Activity.
Check the data underneath for lines holding the word "Sustainability", and state only how many you find.

Stored dataset items:
━━━━

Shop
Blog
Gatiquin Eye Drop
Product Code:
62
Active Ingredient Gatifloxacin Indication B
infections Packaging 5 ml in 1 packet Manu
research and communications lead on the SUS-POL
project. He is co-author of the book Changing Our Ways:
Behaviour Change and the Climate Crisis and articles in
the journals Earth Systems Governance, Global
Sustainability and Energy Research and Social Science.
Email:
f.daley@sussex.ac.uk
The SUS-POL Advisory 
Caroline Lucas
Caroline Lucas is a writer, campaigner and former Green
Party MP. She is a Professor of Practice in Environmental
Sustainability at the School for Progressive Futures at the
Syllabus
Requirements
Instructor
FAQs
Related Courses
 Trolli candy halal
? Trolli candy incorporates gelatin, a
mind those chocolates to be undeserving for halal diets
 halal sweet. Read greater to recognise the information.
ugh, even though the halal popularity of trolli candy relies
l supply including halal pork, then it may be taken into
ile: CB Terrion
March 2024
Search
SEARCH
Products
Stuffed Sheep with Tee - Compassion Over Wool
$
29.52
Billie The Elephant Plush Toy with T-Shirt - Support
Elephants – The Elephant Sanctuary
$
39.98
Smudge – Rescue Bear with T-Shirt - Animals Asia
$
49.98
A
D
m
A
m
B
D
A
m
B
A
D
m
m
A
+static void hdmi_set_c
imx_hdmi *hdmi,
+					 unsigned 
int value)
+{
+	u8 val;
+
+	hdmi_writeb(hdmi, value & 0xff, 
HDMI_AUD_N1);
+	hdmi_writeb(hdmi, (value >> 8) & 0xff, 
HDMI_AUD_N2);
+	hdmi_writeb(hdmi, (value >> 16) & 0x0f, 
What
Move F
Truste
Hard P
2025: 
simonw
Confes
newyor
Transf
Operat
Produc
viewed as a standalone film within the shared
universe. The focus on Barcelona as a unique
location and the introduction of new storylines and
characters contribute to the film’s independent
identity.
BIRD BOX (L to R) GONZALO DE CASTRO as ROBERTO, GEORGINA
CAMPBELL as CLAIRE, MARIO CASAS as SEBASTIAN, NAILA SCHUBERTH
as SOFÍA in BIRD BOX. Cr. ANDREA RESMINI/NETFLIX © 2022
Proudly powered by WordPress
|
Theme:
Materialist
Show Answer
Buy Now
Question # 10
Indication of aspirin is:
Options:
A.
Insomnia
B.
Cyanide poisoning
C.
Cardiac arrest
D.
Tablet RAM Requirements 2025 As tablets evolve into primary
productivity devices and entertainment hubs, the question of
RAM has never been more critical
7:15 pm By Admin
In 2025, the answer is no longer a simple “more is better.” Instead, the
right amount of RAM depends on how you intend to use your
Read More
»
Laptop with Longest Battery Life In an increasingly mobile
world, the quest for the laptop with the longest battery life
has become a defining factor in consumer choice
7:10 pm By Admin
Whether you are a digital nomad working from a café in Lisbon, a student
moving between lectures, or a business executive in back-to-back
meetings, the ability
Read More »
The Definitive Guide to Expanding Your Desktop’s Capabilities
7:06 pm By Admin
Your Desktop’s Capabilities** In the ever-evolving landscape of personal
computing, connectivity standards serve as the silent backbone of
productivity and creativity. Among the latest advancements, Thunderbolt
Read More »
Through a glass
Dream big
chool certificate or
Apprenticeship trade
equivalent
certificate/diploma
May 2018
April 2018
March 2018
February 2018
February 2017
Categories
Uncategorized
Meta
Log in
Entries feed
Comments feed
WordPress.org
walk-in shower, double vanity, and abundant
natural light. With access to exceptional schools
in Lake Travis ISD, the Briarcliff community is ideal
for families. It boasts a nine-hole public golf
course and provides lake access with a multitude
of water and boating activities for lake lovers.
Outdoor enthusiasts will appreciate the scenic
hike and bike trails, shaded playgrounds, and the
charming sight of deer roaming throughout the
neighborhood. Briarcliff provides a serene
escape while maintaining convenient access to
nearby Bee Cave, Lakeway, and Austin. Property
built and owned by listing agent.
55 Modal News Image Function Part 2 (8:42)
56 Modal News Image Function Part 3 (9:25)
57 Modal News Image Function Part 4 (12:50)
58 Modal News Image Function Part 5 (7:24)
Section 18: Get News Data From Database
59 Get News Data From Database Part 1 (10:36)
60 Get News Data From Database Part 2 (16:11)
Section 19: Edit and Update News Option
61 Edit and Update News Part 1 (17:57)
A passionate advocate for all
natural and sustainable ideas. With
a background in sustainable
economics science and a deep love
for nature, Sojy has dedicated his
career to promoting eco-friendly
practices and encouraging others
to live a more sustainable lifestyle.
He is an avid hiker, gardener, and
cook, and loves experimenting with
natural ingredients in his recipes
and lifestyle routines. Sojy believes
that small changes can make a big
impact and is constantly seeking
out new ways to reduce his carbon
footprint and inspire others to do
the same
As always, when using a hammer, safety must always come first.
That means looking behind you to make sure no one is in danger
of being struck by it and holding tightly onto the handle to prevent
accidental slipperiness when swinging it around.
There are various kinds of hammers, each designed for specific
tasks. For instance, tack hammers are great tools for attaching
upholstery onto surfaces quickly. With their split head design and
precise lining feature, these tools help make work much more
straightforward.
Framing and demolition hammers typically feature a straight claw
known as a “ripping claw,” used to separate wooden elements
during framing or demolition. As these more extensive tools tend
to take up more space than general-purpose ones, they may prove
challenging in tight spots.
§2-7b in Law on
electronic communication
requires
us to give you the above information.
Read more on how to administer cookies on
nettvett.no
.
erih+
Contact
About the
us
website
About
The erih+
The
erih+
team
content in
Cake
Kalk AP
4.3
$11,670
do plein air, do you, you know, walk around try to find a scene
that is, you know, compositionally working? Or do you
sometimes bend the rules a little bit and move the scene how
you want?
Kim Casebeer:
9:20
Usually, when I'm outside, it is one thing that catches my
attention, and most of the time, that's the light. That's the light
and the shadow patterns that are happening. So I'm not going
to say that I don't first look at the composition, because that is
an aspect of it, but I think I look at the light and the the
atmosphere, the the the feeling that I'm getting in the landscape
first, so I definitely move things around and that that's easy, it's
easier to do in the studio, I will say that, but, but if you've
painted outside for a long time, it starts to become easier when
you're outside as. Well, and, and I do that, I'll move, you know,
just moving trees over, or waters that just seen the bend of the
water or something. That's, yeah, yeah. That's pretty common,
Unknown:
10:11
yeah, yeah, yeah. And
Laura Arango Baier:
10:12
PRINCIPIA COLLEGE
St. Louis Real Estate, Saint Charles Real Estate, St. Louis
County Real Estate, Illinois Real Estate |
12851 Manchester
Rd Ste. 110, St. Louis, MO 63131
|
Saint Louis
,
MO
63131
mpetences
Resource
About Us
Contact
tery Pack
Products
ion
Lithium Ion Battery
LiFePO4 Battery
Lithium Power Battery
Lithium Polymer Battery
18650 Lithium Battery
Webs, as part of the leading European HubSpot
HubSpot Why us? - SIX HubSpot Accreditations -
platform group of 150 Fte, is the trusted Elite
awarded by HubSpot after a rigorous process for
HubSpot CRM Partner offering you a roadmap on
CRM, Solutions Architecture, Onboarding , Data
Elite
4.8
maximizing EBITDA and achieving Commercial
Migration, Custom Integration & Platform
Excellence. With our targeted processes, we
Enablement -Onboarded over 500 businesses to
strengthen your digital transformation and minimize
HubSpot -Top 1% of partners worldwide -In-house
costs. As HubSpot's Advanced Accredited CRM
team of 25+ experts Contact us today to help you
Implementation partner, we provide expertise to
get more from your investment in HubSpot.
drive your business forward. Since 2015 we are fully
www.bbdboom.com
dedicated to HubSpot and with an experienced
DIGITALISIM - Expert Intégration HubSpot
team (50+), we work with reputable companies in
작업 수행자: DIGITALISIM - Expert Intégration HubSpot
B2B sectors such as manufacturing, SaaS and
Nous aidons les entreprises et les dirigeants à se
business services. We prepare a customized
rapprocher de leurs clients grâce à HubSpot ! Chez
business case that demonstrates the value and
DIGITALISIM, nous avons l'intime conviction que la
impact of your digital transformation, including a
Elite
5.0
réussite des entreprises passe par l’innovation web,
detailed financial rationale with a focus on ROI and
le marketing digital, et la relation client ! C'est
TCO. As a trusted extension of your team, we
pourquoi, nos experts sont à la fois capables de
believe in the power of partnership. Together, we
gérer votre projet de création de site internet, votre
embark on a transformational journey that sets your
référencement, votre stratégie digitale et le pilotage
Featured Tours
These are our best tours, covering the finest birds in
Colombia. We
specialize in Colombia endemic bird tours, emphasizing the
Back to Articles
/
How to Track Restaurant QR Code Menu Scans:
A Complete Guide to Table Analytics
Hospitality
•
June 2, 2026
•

━━━━

Exercise result.
2